A: No. The crops play an exceptionally small role in agriculture. They are planted on less than one percent of the nation's farms, and account for less than one percent of the planted acreage, and little more than one percent of total cash receipts from farming.

Q: Do sugar imports threaten the domestic sugar industry?
A: No. Sugar imports are declining, not increasing. When the Government's sugar subsidy program was adopted in 1981, imports totaled over 5 million tons.
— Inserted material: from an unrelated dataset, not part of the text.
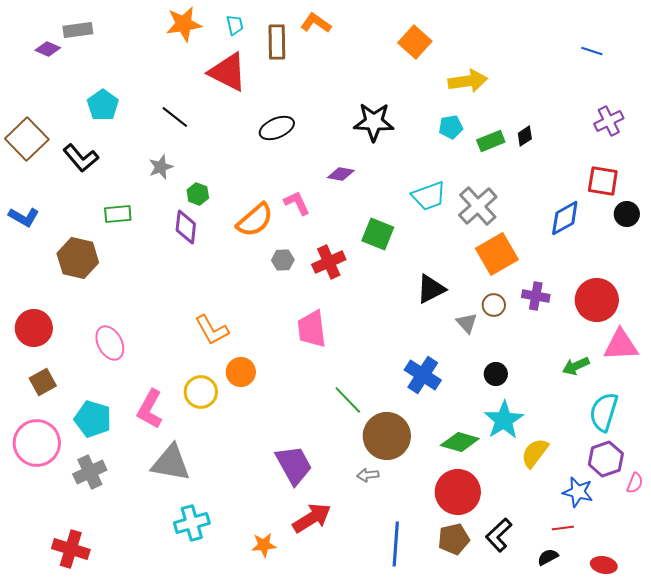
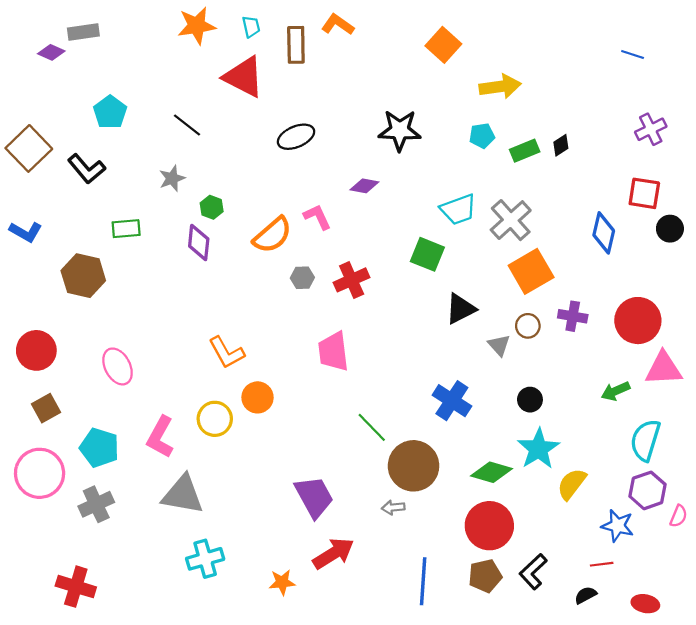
blue diamond: (565, 218) -> (604, 233), turned -48
green square: (378, 234) -> (427, 254), moved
Today, they are little more than one million tons because the program stimulated a tremendous increase in domestic production.

Q: Is the Federal Sugar Program needed to protect consumers from high sugar prices?
A: No. It is estimated that consumers pay an extra $2 Billion annually in higher food prices.

Q. Does the sugar subsidy program merely provide a “safety net” designed to protect sugar producers and processors from bankruptcy?
A: No. It's not a “safety net,” it's a “hammock.” The program guarantees a profit to even the most inefficient of producers, and provides a windfall to the efficient producers, many of whom are corporations.

Q: Do other commodities receive the same protection?
A: No. The price supports provided to sugar producers are far more generous than the supports for other food crops.

Q: Is it a true market price, if world sugar is dumped on the market?
A: Three of the largest exporters, Australia, Brazil, and Thailand, are able to expand production and exports at world prices without the aid of subsidies. The U.S. price of raw sugar is currently three times the world price.

Q: Is the sugar program a burden on taxpayers?
A: In 1984, Commodity Credit Corporation sales of forfeited sugar cost the taxpayers $83,000,000. The program forces the government to pay millions more for its purchase of sugar and sugar containing products. In 2000 the cost to taxpayers was $459 Million for the loan default-buy back program.

Q: How much of the sugar subsidy benefits go to Florida privately-owned corporations (Big Sugar)?
A: $130,000,000 to the Fanjuls (Flo-Sun Corporation) and $95,000,000 to the Mott Foundation (51% owner of U.S. Sugar Corporation) in 1996 dollars.

Q: I've heard the sugar industry employs 420,000 Americans. Is this true?
A: USDA and Census data indicates that the sugar industry only employs from 40,000 to 70,000 people nationwide. And many of these are seasonal laborers. Tens of thousands of jobs have been lost in the cane sugar refining and the food processing industries as a result of the subsidy program.